Recommendation systems are everywhere. We use them to buy clothes, find restaurants and choose which TV show to watch. In this blog post, I will give an overview of the underlying basic concepts, common use cases and discuss some limitations. This is the first of a series of articles about recommendation engines. Stay tuned for the follow-ups, where we will explore some of the mentioned concepts in much more detail!
Already in 2010, 60 % of watch time on Youtube came from recommendations  and personalized recommendations are said to increase conversion rates on e-commerce sites by up to 5 times . It is safe to say that if customers are presented with a nice pre-selection of products they will be less overwhelmed, more likely to consume something and have an overall better experience on the website. But how do recommendation engines work? Let's dive right in.
We first clarify a few terms, which often pop up in the context of recommendation engines.
Users, items and queries
What all recommendation systems have in common, is that they are designed to model interactions between users and items (or documents). Users are simply the people using the particular service while items can be products in an online store, content on a streaming platform or posts on social media. Viewed as an end-to-end system, recommendation engines should simply provide customized recommendations in response to a query.
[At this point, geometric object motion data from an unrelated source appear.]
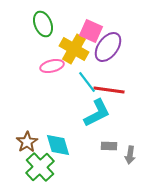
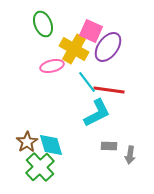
cyan diamond: moved 7 px left
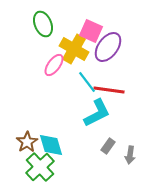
pink ellipse: moved 2 px right, 1 px up; rotated 40 degrees counterclockwise
gray rectangle: moved 1 px left; rotated 56 degrees counterclockwise
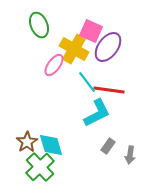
green ellipse: moved 4 px left, 1 px down
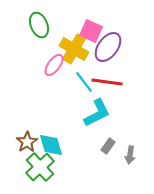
cyan line: moved 3 px left
red line: moved 2 px left, 8 px up
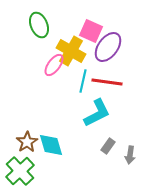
yellow cross: moved 3 px left, 2 px down
cyan line: moved 1 px left, 1 px up; rotated 50 degrees clockwise
green cross: moved 20 px left, 4 px down
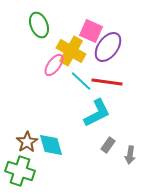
cyan line: moved 2 px left; rotated 60 degrees counterclockwise
gray rectangle: moved 1 px up
green cross: rotated 28 degrees counterclockwise
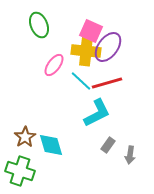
yellow cross: moved 15 px right; rotated 24 degrees counterclockwise
red line: moved 1 px down; rotated 24 degrees counterclockwise
brown star: moved 2 px left, 5 px up
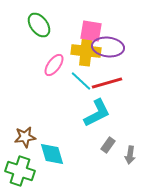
green ellipse: rotated 15 degrees counterclockwise
pink square: rotated 15 degrees counterclockwise
purple ellipse: rotated 60 degrees clockwise
brown star: rotated 25 degrees clockwise
cyan diamond: moved 1 px right, 9 px down
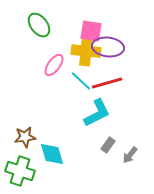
gray arrow: rotated 30 degrees clockwise
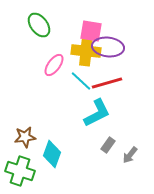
cyan diamond: rotated 36 degrees clockwise
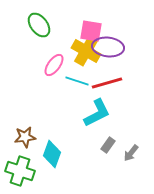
yellow cross: rotated 24 degrees clockwise
cyan line: moved 4 px left; rotated 25 degrees counterclockwise
gray arrow: moved 1 px right, 2 px up
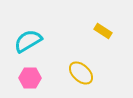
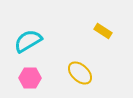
yellow ellipse: moved 1 px left
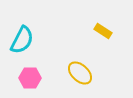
cyan semicircle: moved 6 px left, 1 px up; rotated 148 degrees clockwise
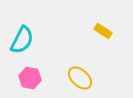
yellow ellipse: moved 5 px down
pink hexagon: rotated 10 degrees clockwise
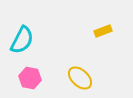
yellow rectangle: rotated 54 degrees counterclockwise
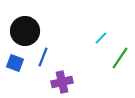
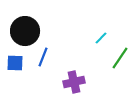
blue square: rotated 18 degrees counterclockwise
purple cross: moved 12 px right
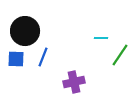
cyan line: rotated 48 degrees clockwise
green line: moved 3 px up
blue square: moved 1 px right, 4 px up
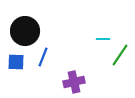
cyan line: moved 2 px right, 1 px down
blue square: moved 3 px down
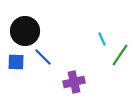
cyan line: moved 1 px left; rotated 64 degrees clockwise
blue line: rotated 66 degrees counterclockwise
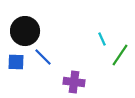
purple cross: rotated 20 degrees clockwise
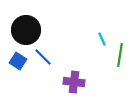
black circle: moved 1 px right, 1 px up
green line: rotated 25 degrees counterclockwise
blue square: moved 2 px right, 1 px up; rotated 30 degrees clockwise
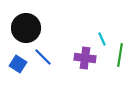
black circle: moved 2 px up
blue square: moved 3 px down
purple cross: moved 11 px right, 24 px up
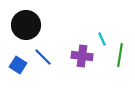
black circle: moved 3 px up
purple cross: moved 3 px left, 2 px up
blue square: moved 1 px down
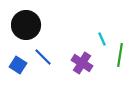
purple cross: moved 7 px down; rotated 25 degrees clockwise
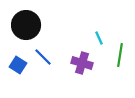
cyan line: moved 3 px left, 1 px up
purple cross: rotated 15 degrees counterclockwise
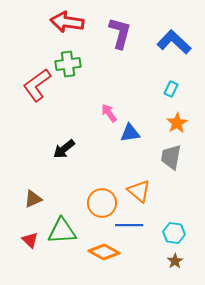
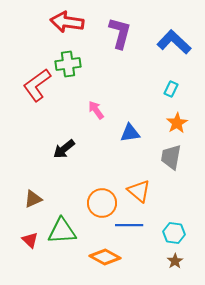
pink arrow: moved 13 px left, 3 px up
orange diamond: moved 1 px right, 5 px down
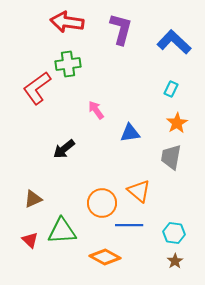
purple L-shape: moved 1 px right, 4 px up
red L-shape: moved 3 px down
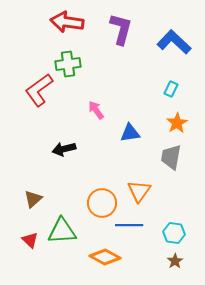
red L-shape: moved 2 px right, 2 px down
black arrow: rotated 25 degrees clockwise
orange triangle: rotated 25 degrees clockwise
brown triangle: rotated 18 degrees counterclockwise
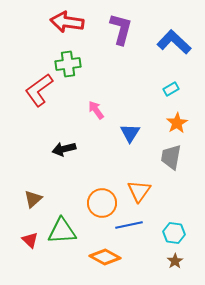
cyan rectangle: rotated 35 degrees clockwise
blue triangle: rotated 50 degrees counterclockwise
blue line: rotated 12 degrees counterclockwise
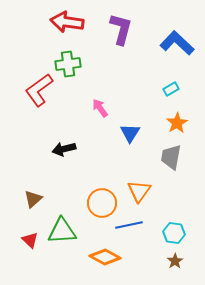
blue L-shape: moved 3 px right, 1 px down
pink arrow: moved 4 px right, 2 px up
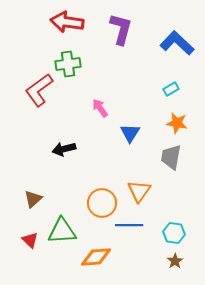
orange star: rotated 30 degrees counterclockwise
blue line: rotated 12 degrees clockwise
orange diamond: moved 9 px left; rotated 32 degrees counterclockwise
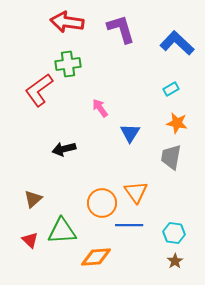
purple L-shape: rotated 32 degrees counterclockwise
orange triangle: moved 3 px left, 1 px down; rotated 10 degrees counterclockwise
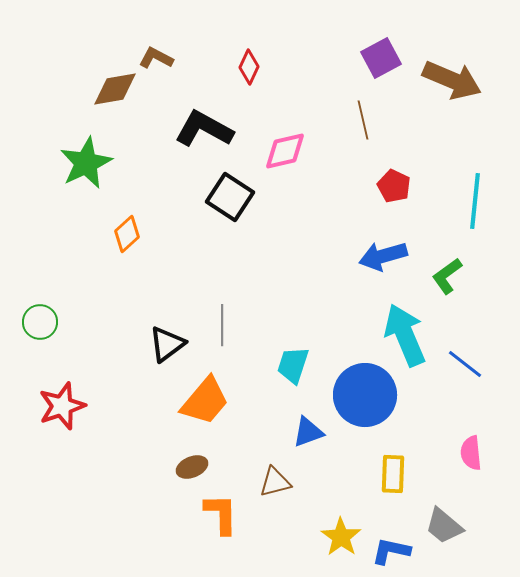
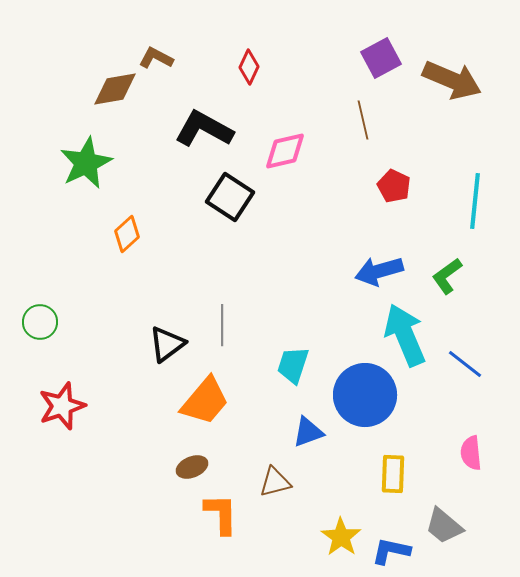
blue arrow: moved 4 px left, 15 px down
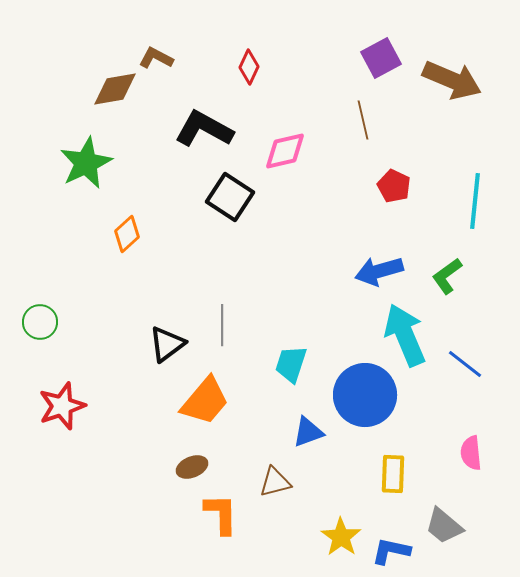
cyan trapezoid: moved 2 px left, 1 px up
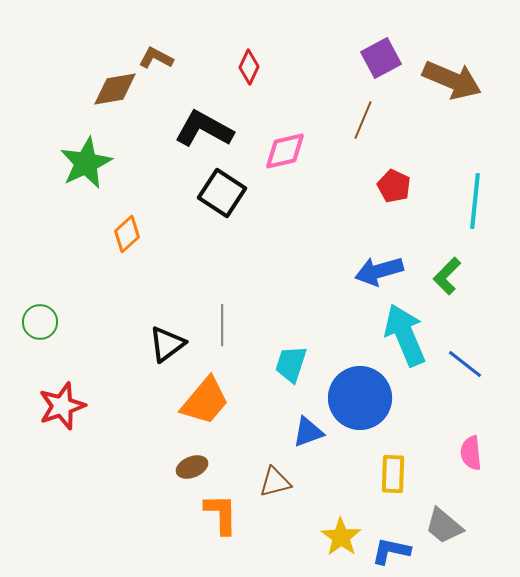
brown line: rotated 36 degrees clockwise
black square: moved 8 px left, 4 px up
green L-shape: rotated 9 degrees counterclockwise
blue circle: moved 5 px left, 3 px down
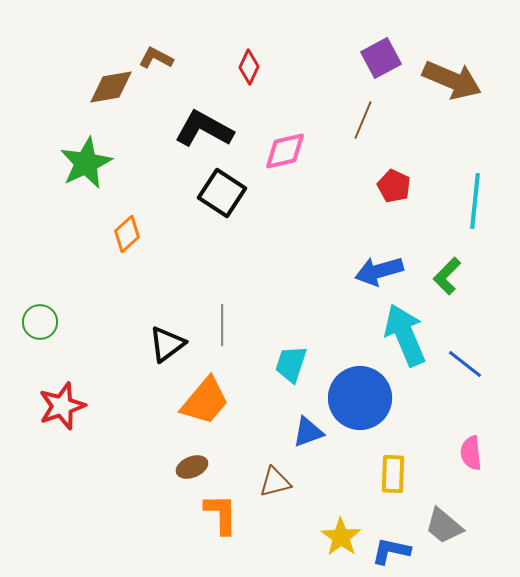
brown diamond: moved 4 px left, 2 px up
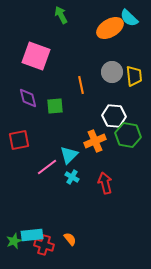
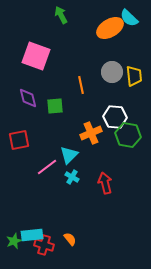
white hexagon: moved 1 px right, 1 px down
orange cross: moved 4 px left, 8 px up
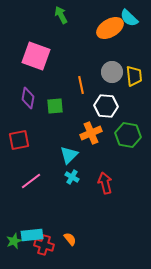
purple diamond: rotated 25 degrees clockwise
white hexagon: moved 9 px left, 11 px up
pink line: moved 16 px left, 14 px down
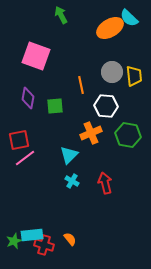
cyan cross: moved 4 px down
pink line: moved 6 px left, 23 px up
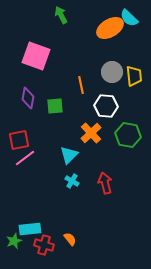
orange cross: rotated 20 degrees counterclockwise
cyan rectangle: moved 2 px left, 6 px up
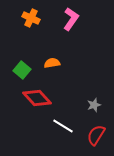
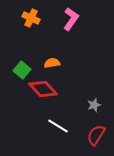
red diamond: moved 6 px right, 9 px up
white line: moved 5 px left
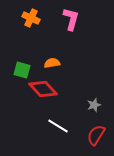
pink L-shape: rotated 20 degrees counterclockwise
green square: rotated 24 degrees counterclockwise
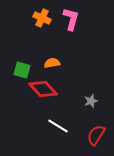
orange cross: moved 11 px right
gray star: moved 3 px left, 4 px up
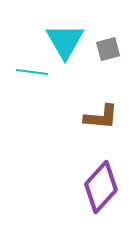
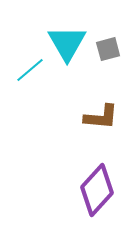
cyan triangle: moved 2 px right, 2 px down
cyan line: moved 2 px left, 2 px up; rotated 48 degrees counterclockwise
purple diamond: moved 4 px left, 3 px down
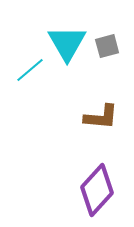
gray square: moved 1 px left, 3 px up
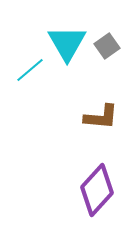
gray square: rotated 20 degrees counterclockwise
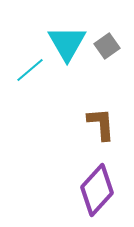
brown L-shape: moved 7 px down; rotated 99 degrees counterclockwise
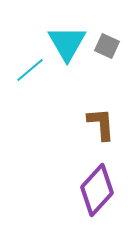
gray square: rotated 30 degrees counterclockwise
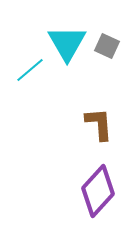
brown L-shape: moved 2 px left
purple diamond: moved 1 px right, 1 px down
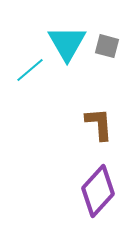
gray square: rotated 10 degrees counterclockwise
This query can contain information about the user and how the user interacted with other items previously, but also additional context like the time of the day or the device the user is using may also be included.
Depending on the contents of a query, a recommendation system can aim to answer different kinds of questions:
Implicit question asked
Recommendation system return
How relevant is this item to this user?
The probability, that the item is relevant or the predicted rating.
Which items are the most relevant to this user?
A set of items. ("You might like", "Recommended for you")
Which items are similar to this item?
A set of items. ("Because you watched X", "Frequently bought together")
The first row of this table corresponds to formulating recommendation systems as a prediction problem, while the other two rows frame it as a ranking problem. By predicting all possible interactions between users and items it becomes trivial to also rank them. However, it is not necessary to do this and may even be infeasible with large corpora of items.
If you want to include a recommendation engine in your website, it might make sense to provide different recommendations at different places. On the start page general recommendations based on past user behaviour are well placed, while on the checkout page a selection of items which supplement the ones in your cart.
The pieces of a recommendation system
Viewed as an end-to-end system, the goal of a recommendation system is simply to put out the most relevant items to a given query. But in particular when there is a large pool of items available, it makes sense to split this process into 3 steps:
Candidate Generation: A first selection of potentially relevant items is selected. From the ML perspective, this is the most interesting part.
Scoring: After candidates are generated, another model is used to score the generated candidates, to ultimately select the ones to display. Since the amount of items is now multiple orders of magnitude smaller, the model can be much more sophisticated and use more features about the items. Also by using a separate model for scoring it is easy to combine multiple candidate generation models.
Re-ranking: In this optional final stage, candidates are re-ranked to also incorporate additional constraints or criteria. This often happens rule-based and examples include:
put emphasis on newer items
filter out items which the user explicitly disliked
include popular or trending items
Broadly speaking, candidate generation can be achieved using these two methods (or a combination thereof): Content-based filtering and collaborative filtering.
The goal of a collaborative filtering system is to infer how a user might interact with some item based on how other users with similar tastes interacted with this item. In particular, interactions of other users are taken into account to produce recommendations. Naively put: if you like Movie A and B and the majority of other users who like Movie A and B also like Movie C, you are likely to like movie C as well. When thinking about collaborative filtering, one mostly thinks of a user-item matrix and of clever ways to factorize this matrix. This idea naturally leads to embeddings of users and items - check out the upcoming blog post about collaborative filtering where I'll cover these concepts thoroughly.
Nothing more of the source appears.